** Opening RECORDS SHOWN block **
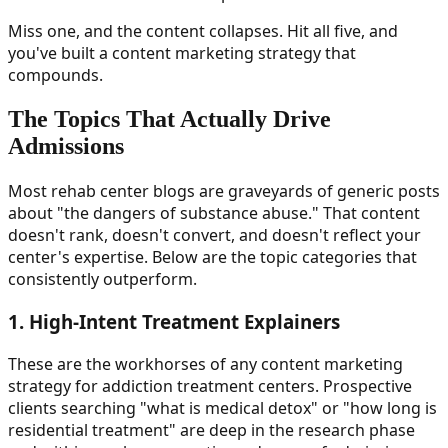
Miss one, and the content collapses. Hit all five, and
you've built a content marketing strategy that
compounds.
The Topics That Actually Drive
Admissions
Most rehab center blogs are graveyards of generic posts
about "the dangers of substance abuse." That content
doesn't rank, doesn't convert, and doesn't reflect your
center's expertise. Below are the topic categories that
consistently outperform.
1. High-Intent Treatment Explainers
These are the workhorses of any content marketing
strategy for addiction treatment centers. Prospective
clients searching "what is medical detox" or "how long is
residential treatment" are deep in the research phase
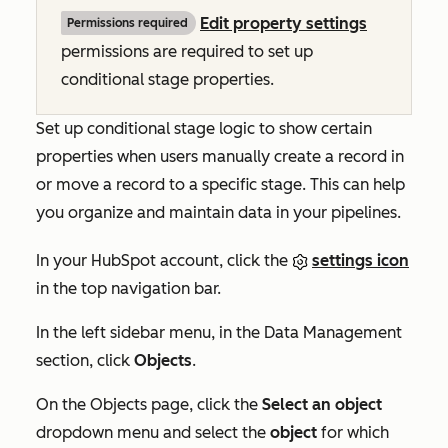
Edit property settings
Permissions required
permissions are required to set up
conditional stage properties.
Set up conditional stage logic to show certain
properties when users manually create a record in
or move a record to a specific stage. This can help
you organize and maintain data in your pipelines.
In your HubSpot account, click the
settings icon
in the top navigation bar.
In the left sidebar menu, in the
Data Management
section, click
Objects
.
On the
Objects
page, click the
Select an object
dropdown menu and select the
object
for which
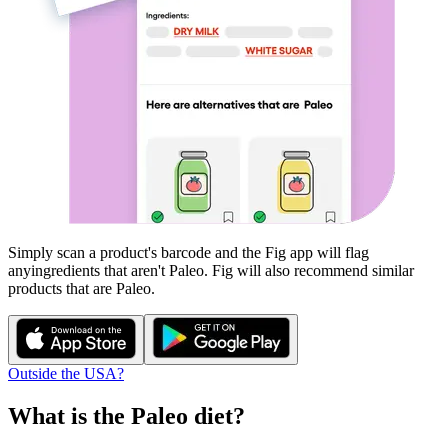
Simply scan a product's barcode and the Fig app will flag
any
ingredients that aren't
Paleo
. Fig will also recommend similar
products that are
Paleo
.
Outside the USA?
What is the
Paleo
diet?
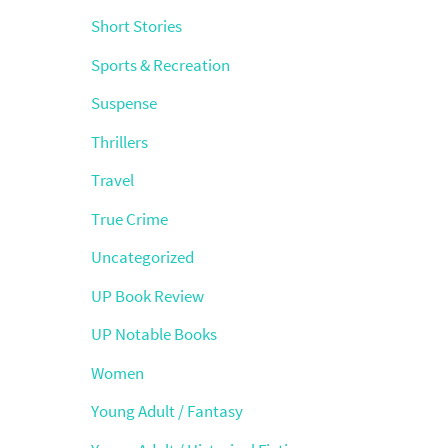
Short Stories
Sports & Recreation
Suspense
Thrillers
Travel
True Crime
Uncategorized
UP Book Review
UP Notable Books
Women
Young Adult / Fantasy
** Closing RECORDS SHOWN block **
- _HOW TO COMPLETE THIS TASK_:
Where does "strategy" appear in the records above? Copy every line that has it.

- _EXERCISE SOLUTION_:
you've built a content marketing strategy that
strategy for addiction treatment centers. Prospective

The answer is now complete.